# Samba PDC - Profile sollen aber nicht zentral abgelegt werden !



## Timo Rickert (9. Mai 2005)

Hallo,

 ich möchte unseren Sambaserver auf PDC umstellen um mir die Benutzerverwaltung es was einfacher zu machen. Aber ich habe auch Notebooks im Netz, d.h. diese Rechner sind nicht immer mit den PDC verbunden. Und wenn ich mich an einem Notebook anmelden möchte, aber nicht im Netz bin, dann gibt es eine Fehlermeldung: Das Profil steht nicht zur Verfügung, da der Server nicht erreichbar ist ! (so ca.) 

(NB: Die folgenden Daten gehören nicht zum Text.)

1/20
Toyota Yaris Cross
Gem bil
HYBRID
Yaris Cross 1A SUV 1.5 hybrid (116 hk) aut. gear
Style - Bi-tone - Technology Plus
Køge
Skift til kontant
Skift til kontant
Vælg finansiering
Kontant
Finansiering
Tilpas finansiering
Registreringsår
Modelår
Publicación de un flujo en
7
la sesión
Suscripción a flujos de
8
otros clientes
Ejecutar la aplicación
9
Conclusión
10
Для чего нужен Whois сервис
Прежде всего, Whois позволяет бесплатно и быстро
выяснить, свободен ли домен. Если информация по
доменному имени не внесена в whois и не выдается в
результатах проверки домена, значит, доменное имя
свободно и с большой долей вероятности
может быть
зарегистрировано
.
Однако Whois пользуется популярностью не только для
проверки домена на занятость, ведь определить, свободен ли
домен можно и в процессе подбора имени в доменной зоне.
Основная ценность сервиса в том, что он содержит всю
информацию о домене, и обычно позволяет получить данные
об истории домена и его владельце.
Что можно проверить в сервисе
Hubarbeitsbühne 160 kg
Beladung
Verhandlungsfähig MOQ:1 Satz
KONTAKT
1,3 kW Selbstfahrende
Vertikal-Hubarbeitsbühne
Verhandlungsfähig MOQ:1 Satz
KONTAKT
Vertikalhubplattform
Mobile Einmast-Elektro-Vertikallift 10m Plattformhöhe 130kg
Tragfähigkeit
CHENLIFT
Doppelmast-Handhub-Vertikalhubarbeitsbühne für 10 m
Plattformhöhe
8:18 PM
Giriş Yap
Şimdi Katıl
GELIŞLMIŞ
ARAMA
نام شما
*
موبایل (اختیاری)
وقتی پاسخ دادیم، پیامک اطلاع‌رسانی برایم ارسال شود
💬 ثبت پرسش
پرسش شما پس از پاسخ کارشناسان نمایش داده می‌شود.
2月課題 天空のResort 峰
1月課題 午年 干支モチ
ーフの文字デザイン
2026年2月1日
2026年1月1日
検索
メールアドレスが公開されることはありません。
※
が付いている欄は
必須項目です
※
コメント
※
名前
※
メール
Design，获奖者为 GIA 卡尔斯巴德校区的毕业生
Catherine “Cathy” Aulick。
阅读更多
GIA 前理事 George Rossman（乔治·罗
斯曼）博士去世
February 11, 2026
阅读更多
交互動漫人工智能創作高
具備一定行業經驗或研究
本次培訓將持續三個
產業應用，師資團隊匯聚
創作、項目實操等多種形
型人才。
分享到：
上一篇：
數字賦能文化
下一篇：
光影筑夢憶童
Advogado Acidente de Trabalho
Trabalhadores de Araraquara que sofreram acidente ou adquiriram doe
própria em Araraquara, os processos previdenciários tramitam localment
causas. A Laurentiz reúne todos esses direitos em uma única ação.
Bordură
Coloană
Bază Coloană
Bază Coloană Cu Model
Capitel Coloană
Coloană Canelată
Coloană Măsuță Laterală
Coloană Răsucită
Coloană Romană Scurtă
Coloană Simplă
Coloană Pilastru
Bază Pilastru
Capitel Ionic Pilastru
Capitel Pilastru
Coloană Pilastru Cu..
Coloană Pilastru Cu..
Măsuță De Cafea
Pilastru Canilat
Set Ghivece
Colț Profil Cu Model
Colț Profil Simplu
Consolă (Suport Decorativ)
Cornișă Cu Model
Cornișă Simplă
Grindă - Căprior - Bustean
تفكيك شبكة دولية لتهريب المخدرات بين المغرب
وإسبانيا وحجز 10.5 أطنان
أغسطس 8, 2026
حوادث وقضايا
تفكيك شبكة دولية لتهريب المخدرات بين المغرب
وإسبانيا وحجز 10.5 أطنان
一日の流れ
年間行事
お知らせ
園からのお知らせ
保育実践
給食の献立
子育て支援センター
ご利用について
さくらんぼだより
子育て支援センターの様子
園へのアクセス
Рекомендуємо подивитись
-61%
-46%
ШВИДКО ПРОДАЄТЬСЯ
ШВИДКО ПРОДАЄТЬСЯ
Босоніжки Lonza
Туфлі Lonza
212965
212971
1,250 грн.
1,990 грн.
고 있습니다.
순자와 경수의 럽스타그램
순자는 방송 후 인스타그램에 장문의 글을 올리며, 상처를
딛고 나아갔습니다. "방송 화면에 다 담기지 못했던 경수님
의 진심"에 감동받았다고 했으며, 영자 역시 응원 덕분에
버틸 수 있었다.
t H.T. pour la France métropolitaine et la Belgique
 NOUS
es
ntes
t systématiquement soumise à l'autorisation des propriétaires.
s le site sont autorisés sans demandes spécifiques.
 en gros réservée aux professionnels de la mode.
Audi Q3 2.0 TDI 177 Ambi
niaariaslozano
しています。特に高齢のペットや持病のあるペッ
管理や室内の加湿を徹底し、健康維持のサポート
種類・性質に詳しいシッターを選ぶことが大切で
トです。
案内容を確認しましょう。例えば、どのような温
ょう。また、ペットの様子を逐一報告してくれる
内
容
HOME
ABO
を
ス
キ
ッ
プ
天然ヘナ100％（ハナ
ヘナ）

 Also möchte ich gern die Profile lokal auf den Rechnern lassen, wie kann ich das machen ?

 Gruß Timo Rickert


----------



## imweasel (9. Mai 2005)

Hi,

wenn ich mich nicht irre, kannst du bei der Anmeldung an deinem Windowsclient die Option "lokal anmelden" bzw. "an [RECHNERNAME] anmelden" statt der Domain angeben. Dann sollte die Fehlermeldung nicht kommen das er das Profil nicht laden kann.

//edit
Hat aber weniger mit Samba/Linux zutun, denn dein Server ist ja nicht erreichbar ... wohl eher mehr mit Windows!


----------



## gorim (10. Mai 2005)

Hallo,

bei Windows kann man bei den Systemeinstellugen den Typ selber festlegen (lokal oder servergespeichert).

bis dann
gorim


----------



## Hela Wann (10. Mai 2005)

Timo Rickert hat gesagt.:
			
		

> Hallo,
> 
> ich möchte unseren Sambaserver auf PDC umstellen um mir die Benutzerverwaltung es was einfacher zu machen. Aber ich habe auch Notebooks im Netz, d.h. diese Rechner sind nicht immer mit den PDC verbunden. Und wenn ich mich an einem Notebook anmelden möchte, aber nicht im Netz bin, dann gibt es eine Fehlermeldung: Das Profil steht nicht zur Verfügung, da der Server nicht erreichbar ist ! (so ca.)
> 
> ...



Wenn generell lokale Profile verwendet werden sollen, dann konfigurier doch mit pdbedit (glaube, dass es so hieß) und Samba 3.0 oder größer ein Homedir="", damit bekommst du automatisch lokale Profile.

HelaWann


----------